Ease of Doing Business for MSMEs: Over 5 lakh restaurants in the country, almost all of which are MSMEs, have asked the government to fully waive of all renewal fees for licenses and registrations for banquets, bars etc. and also defer all statutory dues by at least next six months to survive the Covid-19 impact. National Restaurant Association of India (NRAI) representing these restaurants in a letter to NITI Aayog CEO Amitabh Kant recently appealed for multiple relief measures to help the restaurant sector, which is “staring at a complete decimation.” “They might somehow survive April but beyond that, it will be very tough. Restaurants have already defaulted. They cannot pay salary for May. We are probably looking at 15-20 per cent of the restaurants in organized sector shutting down,” Anurag Katriar, President, NRAI told Financial Express Online.

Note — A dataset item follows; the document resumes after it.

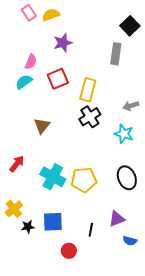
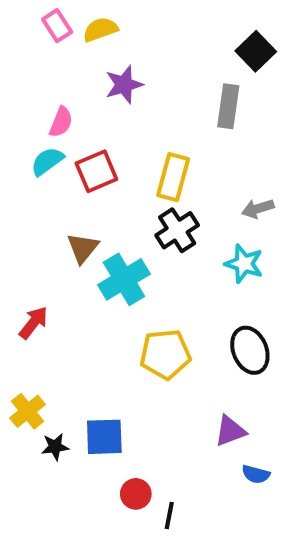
red square: (58, 79) -> (96, 171), moved
cyan cross: (53, 177) -> (124, 279), moved, turned 30
black line: (91, 230) -> (169, 516), moved

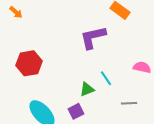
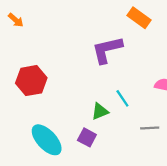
purple square: (76, 111) -> (87, 137), turned -35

Among other key operational relief measures, the association has also sought easy availability of working capital without major collaterals at low-interest rates, concessions on utility payments, quick settlement of insurance claims against business loss due to the current crisis, and a direct tax holiday for a year. Given the livelihood challenges faced by over 7 million people in the restaurant sector due to liquidity crisis at restaurants, NRAI requested Kant to provide for unemployment pay cover for every employee via DBT, 50 per cent salary support for such employees throughout FY21, extending the provident fund contribution scheme to businesses employing up to 1,000 people.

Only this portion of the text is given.